TALLINN – According to the Estonian Oil Association, the decrease in the sales volumes of diesel in Estonia is a worrying trend, as sales of diesel at pump in April were about 3.5 million liters lower than the fuel sector industry body's baseline estimate.
Mart Raamat, CEO of the Estonian Oil Association, said that while private consumers were hit by a price shock in March, sales figures for April demonstrate that the economic environment of Estonia is also starting to get a blow.
Raamat noted that around 75 percent of all motor gasoline consumed in Estonia is consumed by private consumers, and sales of this fuel fell by 12 percent already in March, with the downward trend continuing in April.
"Diesel is consumed predominantly by the business sector and the sales figures 6 percent lower than forecast show that high fuel prices are starting to hurt our businesses," Raamat said in a press release.
He pointed out that, unlike other European Union countries, Estonia has not yet offered buyers any relief from high fuel prices.
"If we look at other countries in our region, Poland, Germany and Sweden have all lowered fuel excise duties. Finland and Latvia are moving down the path of temporarily abandoning renewable energy requirements. In both cases, the impact is reflected in lower prices at pump. In today's situation, it is irresponsible to leave our people and businesses alone struggling to survive in the face of unprecedented price increases in fuels," Raamat said.
According to Raamat, the transport sector is faced with a bleak future.
"Since the excise duty cut on diesel in 2020, the transport sector, which had long been struggling due to unreasonable excise duty policies, has driven Estonia's services exports and last year it generated about seven times more export revenue than before. Latvia's plan to lift the biofuel requirement will bring back the price difference and tax money will again travel to our southern neighbors. The unfortunate consequence of this is a significant reduction in the competitiveness of our companies," the head of the Estonian Oil Association said, adding that a reduction in excise duty on diesel would thus allow to achieve several goas simultaneously.

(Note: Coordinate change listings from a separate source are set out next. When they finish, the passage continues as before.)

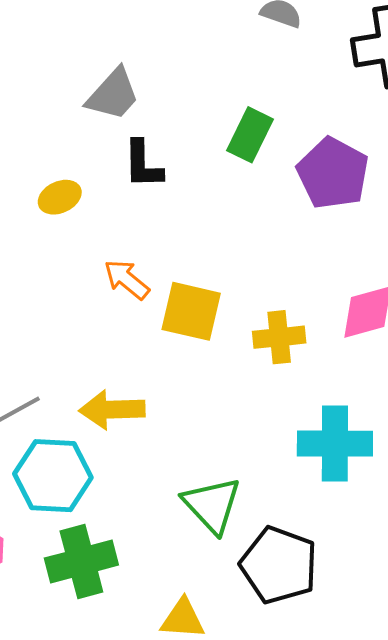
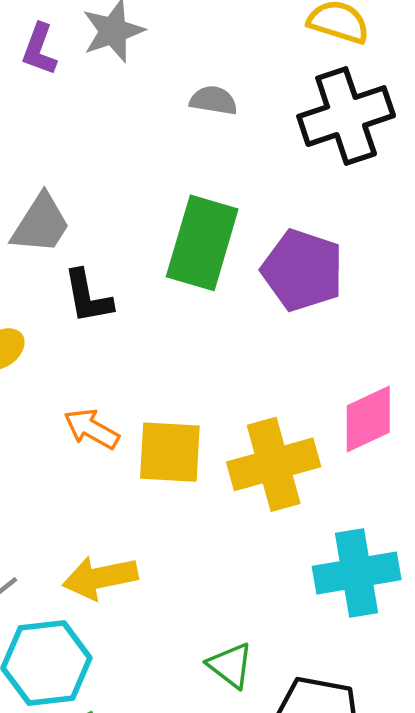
green rectangle: (250, 135) -> (202, 243), size x1.5
yellow cross: (279, 337) -> (274, 464), size x1.5
green triangle: (212, 505) -> (230, 665), size x0.7

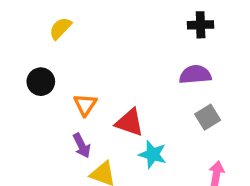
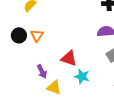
orange triangle: (85, 105) -> (37, 35), moved

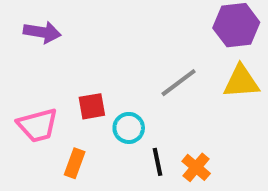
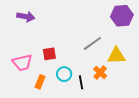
yellow triangle: (241, 82) -> (116, 56), moved
cyan circle: (129, 128) -> (64, 74), moved
orange cross: (196, 167) -> (100, 73), moved

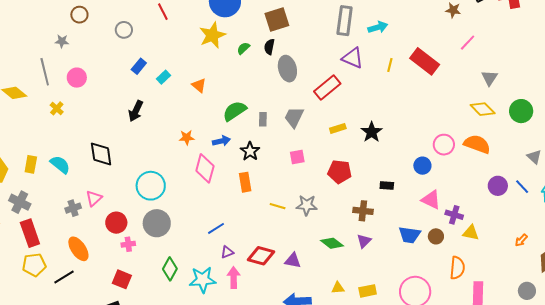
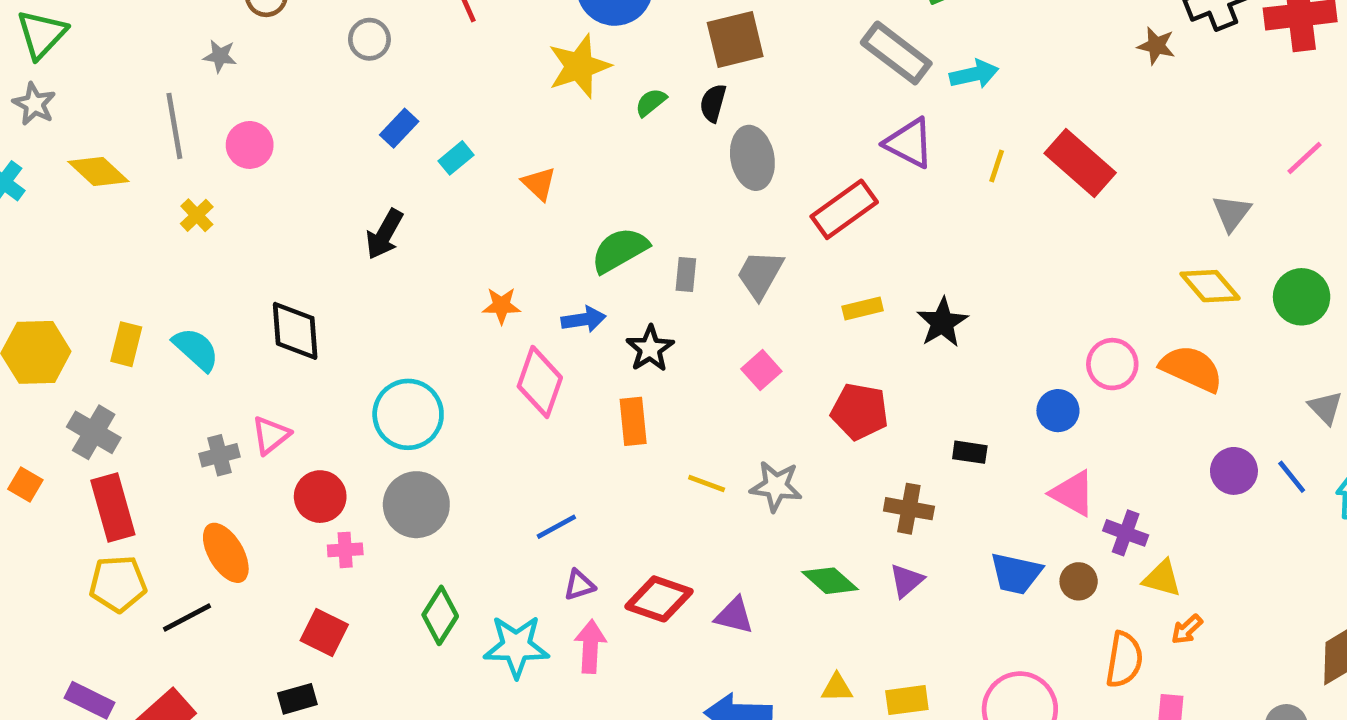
gray rectangle: (345, 21) -> (896, 53), turned -64
pink line: (468, 43) -> (1305, 158), moved
pink square: (297, 157) -> (761, 370), turned -35
orange arrow: (521, 240) -> (1187, 629), moved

According to the head of the fuel sector industry body, the sales figures for April already show that the supplementary budget for 2022, which is currently being handled by the Riigikogu, is based on too optimistic estimates.
"In our opinion, a reduction in the excise duty on diesel would help to mitigate losses both in the context of state budget receipts and in terms of stabilizing the economic situation in general. If the government would also like to meet the people of Estonian halfway, then reducing the excise duty on motor gasoline would help to increase people's purchasing power," Raamat said, adding that the resulting increases in the amounts sold mean that the negative fiscal impact from the move would not be necessarily significant.